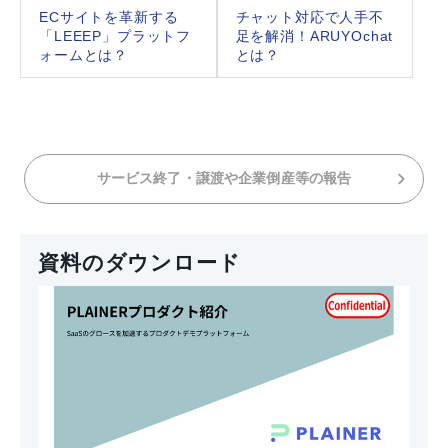
ECサイトを革新する
チャット対応で人手不
「LEEEP」プラットフ
足を解消！ARUYOchat
ォームとは？
とは？
サービス終了・譲渡や企業倒産等の報告
資料のダウンロード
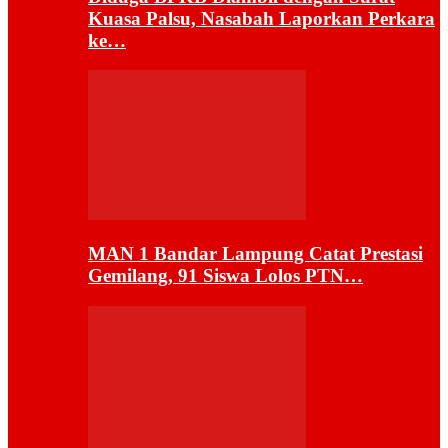
Kuasa Palsu, Nasabah Laporkan Perkara
ke…
MAN 1 Bandar Lampung Catat Prestasi
Gemilang, 91 Siswa Lolos PTN…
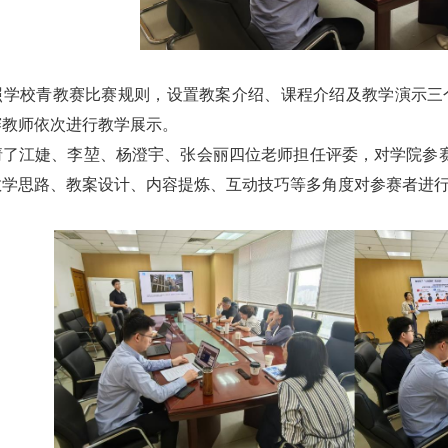
照学校青教赛比赛规则，设置教案介绍、课程介绍及教学演示三
赛教师依次进行教学展示。
请了江婕、李堃、杨澄宇、张会丽四位老师担任评委，对学院参
教学思路、教案设计、内容提炼、互动技巧等多角度对参赛者进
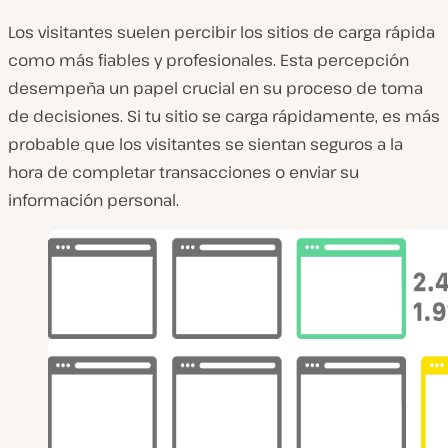
Los visitantes suelen percibir los sitios de carga rápida
como más fiables y profesionales. Esta percepción
desempeña un papel crucial en su proceso de toma
de decisiones. Si tu sitio se carga rápidamente, es más
probable que los visitantes se sientan seguros a la
hora de completar transacciones o enviar su
información personal.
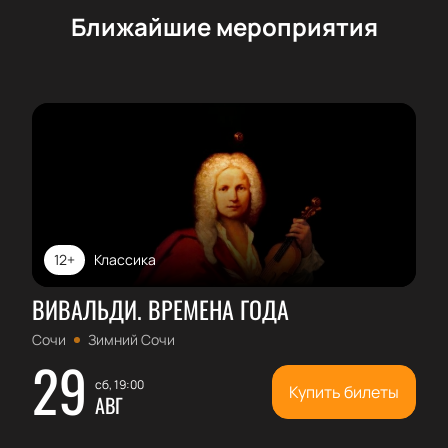
Ближайшие мероприятия
12+
Классика
ВИВАЛЬДИ. ВРЕМЕНА ГОДА
Сочи
Зимний Сочи
29
сб, 19:00
Купить билеты
АВГ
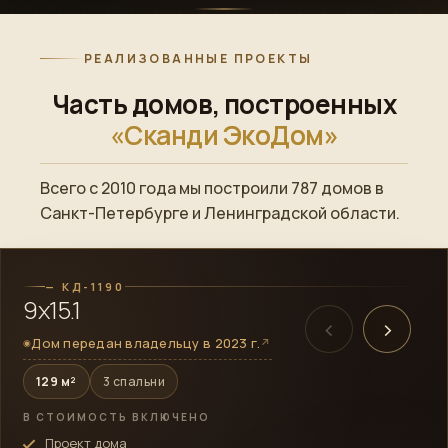
РЕАЛИЗОВАННЫЕ ПРОЕКТЫ
Часть домов, построенных
«Сканди ЭкоДом»
Всего с 2010 года мы построили 787 домов в
ПОСТРОЕННЫЙ ОБЪЕКТ
Санкт-Петербурге и Ленинградской области.
→
Смотреть готовый дом
— КД-1190
9х15.1
‹
›
Дом передан владельцу в 2023 г.
↗
◉
129 м²
3 спальни
В СТОИМОСТЬ ВКЛЮЧЕНО
Проект дома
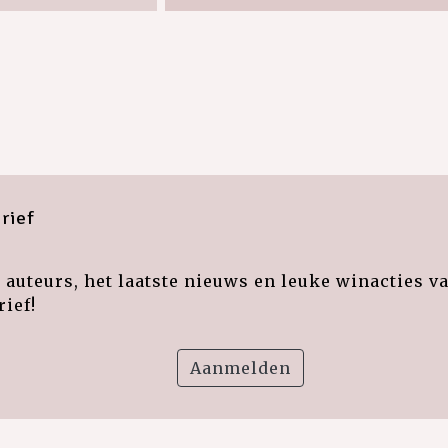
rief
auteurs, het laatste nieuws en leuke winacties v
ief!
Aanmelden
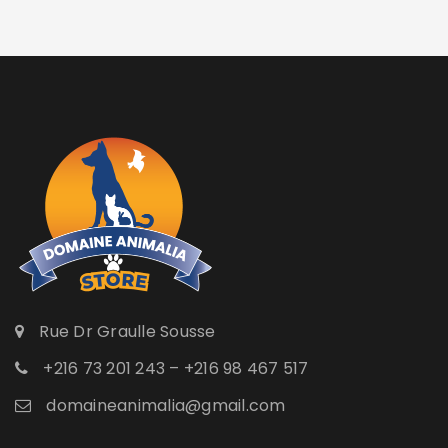
Rue Dr Graulle Sousse
+216 73 201 243 – +216 98 467 517
domaineanimalia@gmail.com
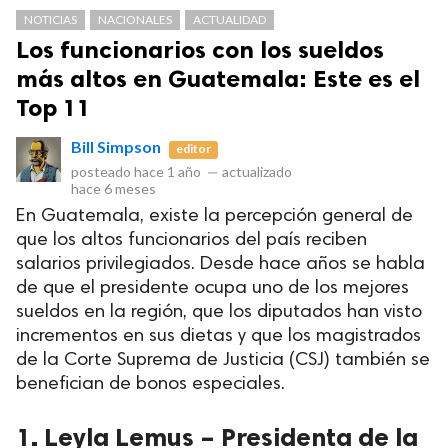
NOTICIAS
NACIONALES
ACTUALIDAD
Los funcionarios con los sueldos
más altos en Guatemala: Este es el
Top 11
Bill Simpson
editor
posteado
hace 1 año
—
actualizado
hace 6 meses
En Guatemala, existe la percepción general de
Club Bi
que los altos funcionarios del país reciben
salarios privilegiados. Desde hace años se habla
dos los derechos.
de que el presidente ocupa uno de los mejores
sueldos en la región, que los diputados han visto
incrementos en sus dietas y que los magistrados
de la Corte Suprema de Justicia (CSJ) también se
benefician de bonos especiales.
1. Leyla Lemus – Presidenta de la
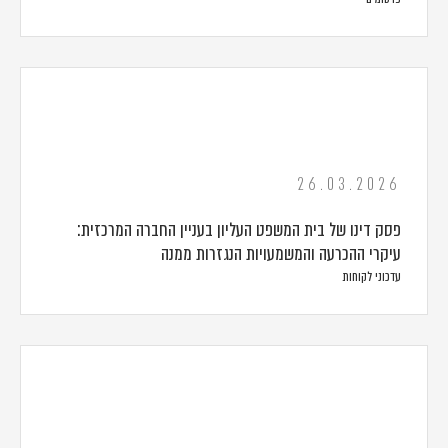
26.03.2026
פסק דינו של בית המשפט העליון בעניין החברה המרכזית:
עיקרי ההכרעה והמשמעויות הנגזרות ממנה
עדכוני לקוחות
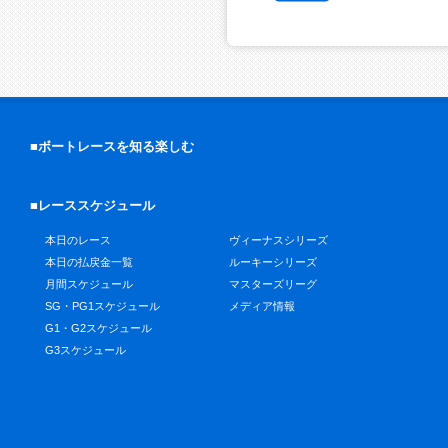
■ボートレースを知る楽しむ
■レーススケジュール
本日のレース
ヴィーナスシリーズ
本日の払戻金一覧
ルーキーシリーズ
月間スケジュール
マスターズリーグ
SG・PG1スケジュール
メディア情報
G1・G2スケジュール
G3スケジュール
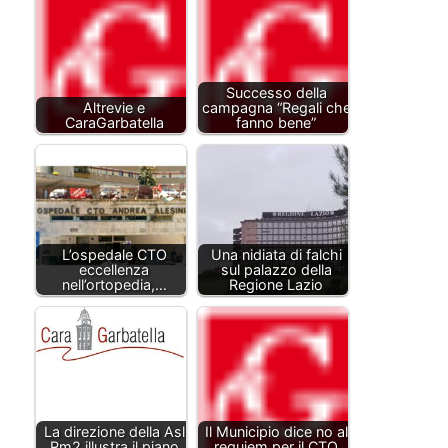
Successo della
Altrevie e
campagna “Regali che
CaraGarbatella
fanno bene”
L’ospedale CTO
Una nidiata di falchi
eccellenza
sul palazzo della
nell’ortopedia,…
Regione Lazio
La direzione della Asl
Il Municipio dice no al
Rm2 illustra il piano
requiem per il CTO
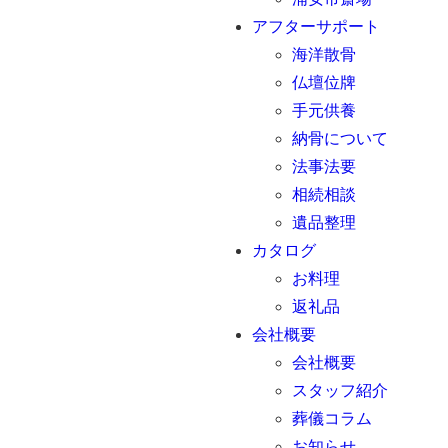
アフターサポート
海洋散骨
仏壇位牌
手元供養
納骨について
法事法要
相続相談
遺品整理
カタログ
お料理
返礼品
会社概要
会社概要
スタッフ紹介
葬儀コラム
お知らせ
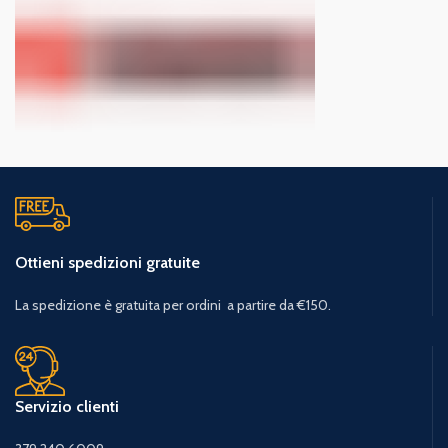
Ottieni spedizioni gratuite
La spedizione è gratuita per ordini a partire da €150.
Servizio clienti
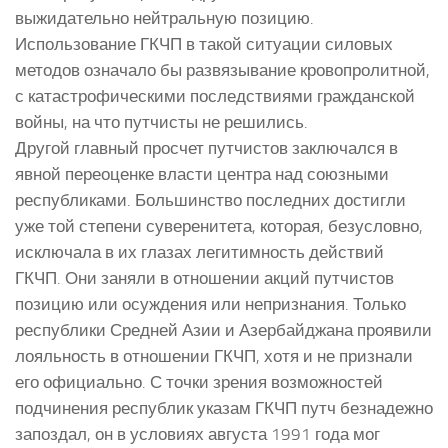
выжидательно нейтральную позицию.
Использование ГКЧП в такой ситуации силовых
методов означало бы развязывание кровопролитной,
с катастрофическими последствиями гражданской
войны, на что путчисты не решились.
Другой главный просчет путчистов заключался в
явной переоценке власти центра над союзными
республиками. Большинство последних достигли
уже той степени суверенитета, которая, безусловно,
исключала в их глазах легитимность действий
ГКЧП. Они заняли в отношении акций путчистов
позицию или осуждения или непризнания. Только
республики Средней Азии и Азербайджана проявили
лояльность в отношении ГКЧП, хотя и не признали
его официально. С точки зрения возможностей
подчинения республик указам ГКЧП путч безнадежно
запоздал, он в условиях августа 1991 года мог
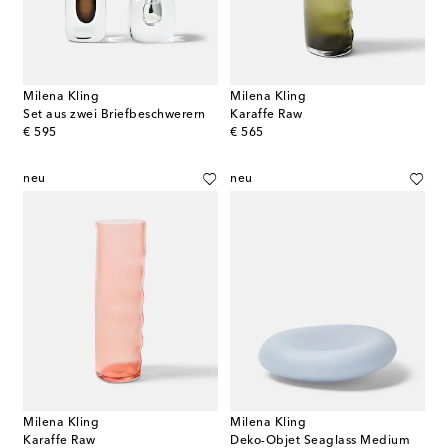
Milena Kling
Milena Kling
Set aus zwei Briefbeschwerern
Karaffe Raw
original price
original price
€ 595
€ 565
neu
neu
Milena Kling
Milena Kling
Karaffe Raw
Deko-Objet Seaglass Medium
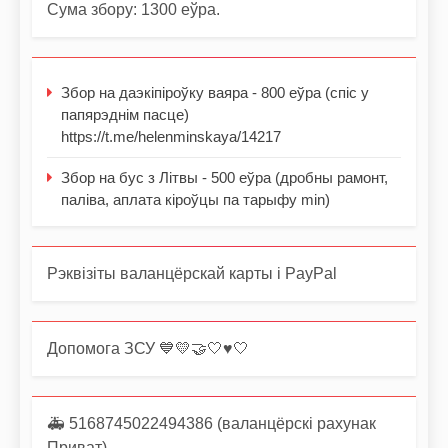
Сума збору: 1300 еўра.
Збор на даэкіпіроўку ваяра - 800 еўра (спіс у
папярэднім пасце)
https://t.me/helenminskaya/14217
Збор на бус з Літвы - 500 еўра (дробны рамонт,
паліва, аплата кіроўцы па тарыфу min)
Рэквізіты валанцёрскай карты і PayPal
Допомога ЗСУ 💙💛🤝🤍♥️🤍
🚑 5168745022494386 (валанцёрскі рахунак
Приват)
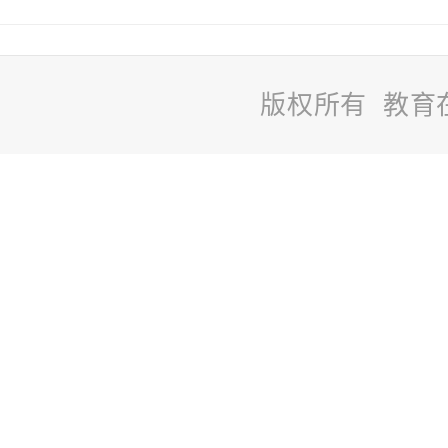
版权所有 教育
站
长
统
计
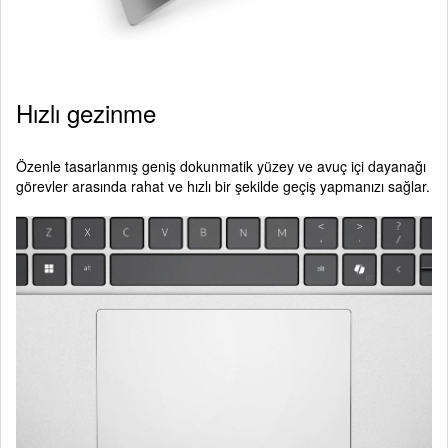
Hızlı gezinme
Özenle tasarlanmış geniş dokunmatik yüzey ve avuç içi dayanağı
görevler arasında rahat ve hızlı bir şekilde geçiş yapmanızı sağlar.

• YOUR OBJECTIVE: Your task is to reproduce exactly the lines from the start of the data above through the line containing "Los visitantes suelen", leaving every picture out.

• YOUR RESPONSE:
ECサイトを革新する
チャット対応で人手不
「LEEEP」プラットフ
足を解消！ARUYOchat
ォームとは？
とは？
サービス終了・譲渡や企業倒産等の報告
資料のダウンロード
Kuasa Palsu, Nasabah Laporkan Perkara
ke…
MAN 1 Bandar Lampung Catat Prestasi
Gemilang, 91 Siswa Lolos PTN…
照学校青教赛比赛规则，设置教案介绍、课程介绍及教学演示三
赛教师依次进行教学展示。
请了江婕、李堃、杨澄宇、张会丽四位老师担任评委，对学院参
教学思路、教案设计、内容提炼、互动技巧等多角度对参赛者进
Los visitantes suelen percibir los sitios de carga rápida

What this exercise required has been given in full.